Opinion

The Mumbrella360 Manifesto revealed

In this guest posting, PHD strategy director Chris Stephenson reveals the Mumbrella360 Manifesto, created at today’s event.

We came, we saw, and it turns out that we believe. A huge thank-you to everyone who attended today’s Manifesto session at Mumbrella360. Around 200 delegates debated and discussed a range of topics and produced the following ‘we believe…’ statements.

They are the start not the end of a journey, and it would be great to continue the debate via comments below and on twitter using the hashtag #manifesto. Comments, ideas, and suggestions for improvements and re-iterations are welcome and required. It’s our manifesto – how we use it is up to us.

Mumbrella360Manifesto

What We Believe:

On People:

  • We believe everyone should have the time to, and take ownership for, learning and sharing knowledge.
  • We believe we need to start marketing the benefits of working in media & marketing across all industries.
  • We believe work and life balance should be a critical KPI.
  • We believe we need to re-assign value to creativity as a key component of EBIT.
  • We believe every business should define its own values around fun and what balance looks like.
  • We believe it is the fundamental duty of every manager to actively coach and mentor their people and encourage individual contribution without inhibition.

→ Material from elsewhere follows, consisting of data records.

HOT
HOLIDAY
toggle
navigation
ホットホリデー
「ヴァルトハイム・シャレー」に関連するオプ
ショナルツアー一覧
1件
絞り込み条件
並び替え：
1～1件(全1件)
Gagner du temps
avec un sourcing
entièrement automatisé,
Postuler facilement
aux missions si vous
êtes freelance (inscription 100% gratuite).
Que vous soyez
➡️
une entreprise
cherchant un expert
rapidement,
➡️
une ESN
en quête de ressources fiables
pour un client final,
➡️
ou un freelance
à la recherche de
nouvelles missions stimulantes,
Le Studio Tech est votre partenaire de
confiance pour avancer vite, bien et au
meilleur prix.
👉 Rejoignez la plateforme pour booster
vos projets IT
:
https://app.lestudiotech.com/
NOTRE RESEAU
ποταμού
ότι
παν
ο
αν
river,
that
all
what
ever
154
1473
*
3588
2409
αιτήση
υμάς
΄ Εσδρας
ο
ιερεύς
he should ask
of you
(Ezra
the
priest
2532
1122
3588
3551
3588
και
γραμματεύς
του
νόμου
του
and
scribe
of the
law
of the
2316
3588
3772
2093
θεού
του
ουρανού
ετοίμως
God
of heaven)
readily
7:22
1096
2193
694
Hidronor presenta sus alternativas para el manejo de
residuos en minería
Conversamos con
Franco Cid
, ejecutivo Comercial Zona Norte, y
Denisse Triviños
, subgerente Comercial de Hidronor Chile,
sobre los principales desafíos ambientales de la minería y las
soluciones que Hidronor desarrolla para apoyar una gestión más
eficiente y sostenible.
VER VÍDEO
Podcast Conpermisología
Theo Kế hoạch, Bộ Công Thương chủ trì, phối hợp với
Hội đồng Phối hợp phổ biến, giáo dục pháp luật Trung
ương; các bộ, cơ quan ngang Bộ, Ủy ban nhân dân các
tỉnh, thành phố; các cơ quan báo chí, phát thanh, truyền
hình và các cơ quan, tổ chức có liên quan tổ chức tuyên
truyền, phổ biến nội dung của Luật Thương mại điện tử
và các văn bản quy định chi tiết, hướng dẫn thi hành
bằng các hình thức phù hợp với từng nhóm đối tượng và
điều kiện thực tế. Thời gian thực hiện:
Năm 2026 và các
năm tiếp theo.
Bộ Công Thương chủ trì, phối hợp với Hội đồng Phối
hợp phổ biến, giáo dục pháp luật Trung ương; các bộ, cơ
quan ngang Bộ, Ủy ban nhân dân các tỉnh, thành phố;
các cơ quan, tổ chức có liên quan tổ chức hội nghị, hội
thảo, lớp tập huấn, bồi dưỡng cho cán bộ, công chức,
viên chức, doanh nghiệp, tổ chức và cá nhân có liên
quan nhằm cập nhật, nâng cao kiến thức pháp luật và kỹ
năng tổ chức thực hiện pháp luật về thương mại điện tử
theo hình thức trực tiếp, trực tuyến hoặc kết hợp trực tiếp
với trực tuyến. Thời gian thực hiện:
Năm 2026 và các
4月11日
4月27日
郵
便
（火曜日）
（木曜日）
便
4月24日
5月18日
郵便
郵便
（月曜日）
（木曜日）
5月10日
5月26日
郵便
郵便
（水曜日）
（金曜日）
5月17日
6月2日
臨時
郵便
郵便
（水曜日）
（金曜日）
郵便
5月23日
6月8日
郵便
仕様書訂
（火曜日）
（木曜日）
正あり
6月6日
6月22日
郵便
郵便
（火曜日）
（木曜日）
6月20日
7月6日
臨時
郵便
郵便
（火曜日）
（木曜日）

On Post-Broadcast Planning:

  • We believe measurement should move from opportunity to see to opportunity to influence.
  • We believe in mobilizing future decisions not justifying past ones. We should embrace intuition.
  • We believe that planning as we all know it needs to change and that the responsibility for planning must reside with the client.
  • We believe the best outcomes will come from more time and more TLC.
  • We believe in healthy, collaborative debate, as an essential start point of the planning process.

On Agency and Media Owner Relationships:

  • We believe transparency of information will deliver more effective results.
  • We believe in quarterly briefing to media owners to share key client objectives.
  • We believe that there are three people in this media marriage, and that that’s a good thing!
  • We believe there should be a minimum quality or standard for briefing from media agencies and responses from media companies.
  • We believe open access to information leads to better briefing and better work for clients.

On Social Media:

  • We believe social is not just a media, but a behaviour.
  • We believe that social must be an ongoing conversation, not a one-off campaign.
  • We believe we must keep educating clients about social media and what it can deliver.
  • We believe we should be using social data to inform every communications decision.
  • We believe social media can deliver success against traditional metrics but shouldn’t be judged by them.
  • We believe clients need to create a framework that allows them to select the agencies that are best placed to deliver business objectives and collaborate together.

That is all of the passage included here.